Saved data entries
####

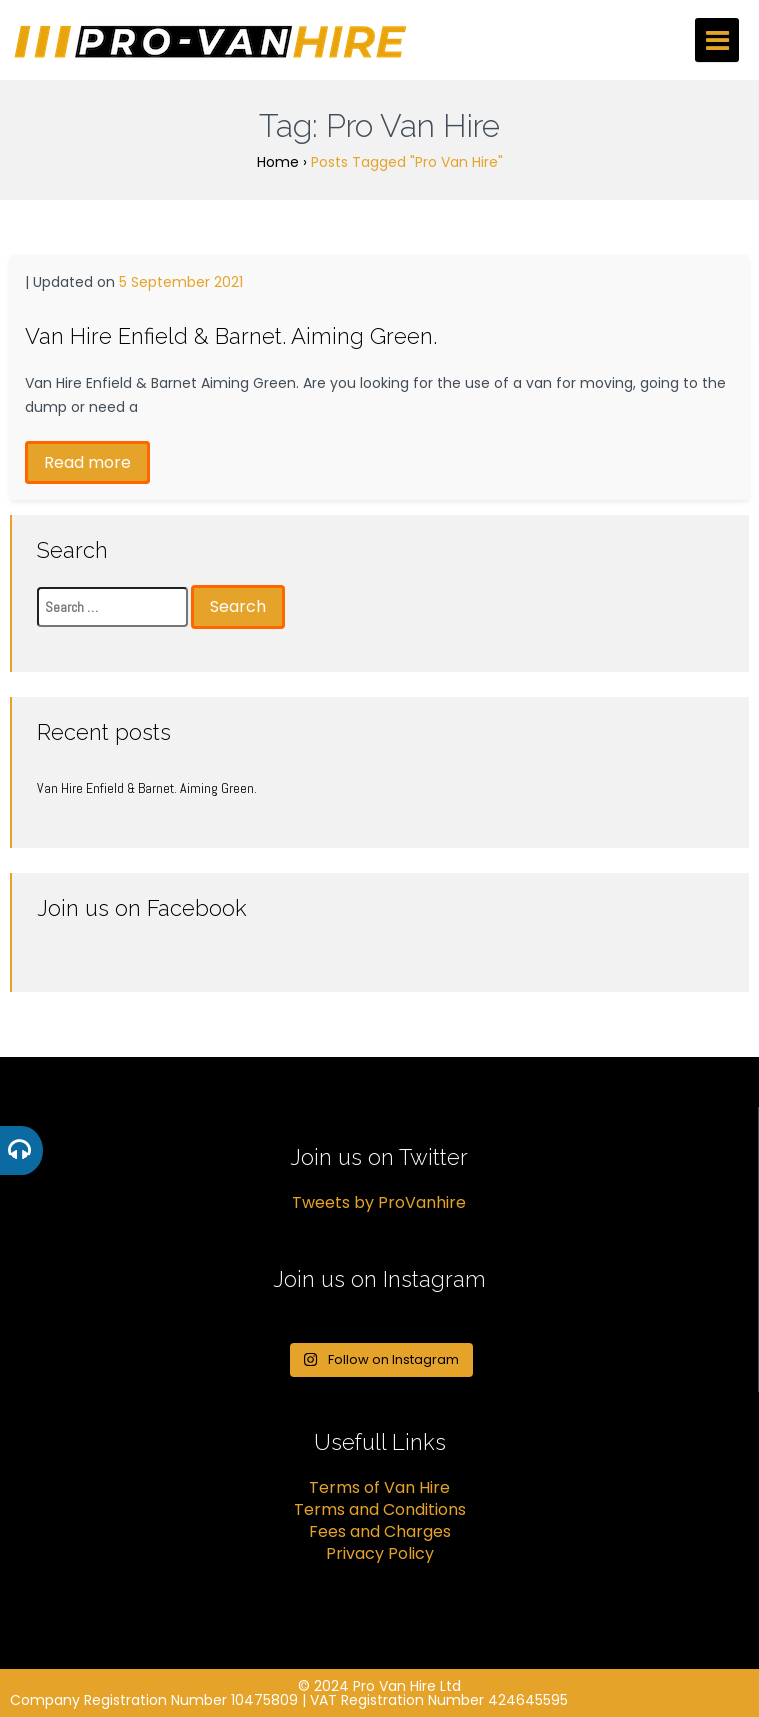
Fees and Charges (380, 1531)
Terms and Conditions (380, 1509)
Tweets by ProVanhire (379, 1202)
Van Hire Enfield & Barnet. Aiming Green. (231, 336)
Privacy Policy (380, 1553)
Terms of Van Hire (379, 1487)
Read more (87, 462)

####

A word-for-word copy of every entry, with the pictures left out, is the required answer.

Result of the task »
Fees and Charges (380, 1531)
Terms and Conditions (380, 1509)
Tweets by ProVanhire (379, 1202)
Van Hire Enfield & Barnet. Aiming Green. (231, 336)
Privacy Policy (380, 1553)
Terms of Van Hire (379, 1487)
Read more (87, 462)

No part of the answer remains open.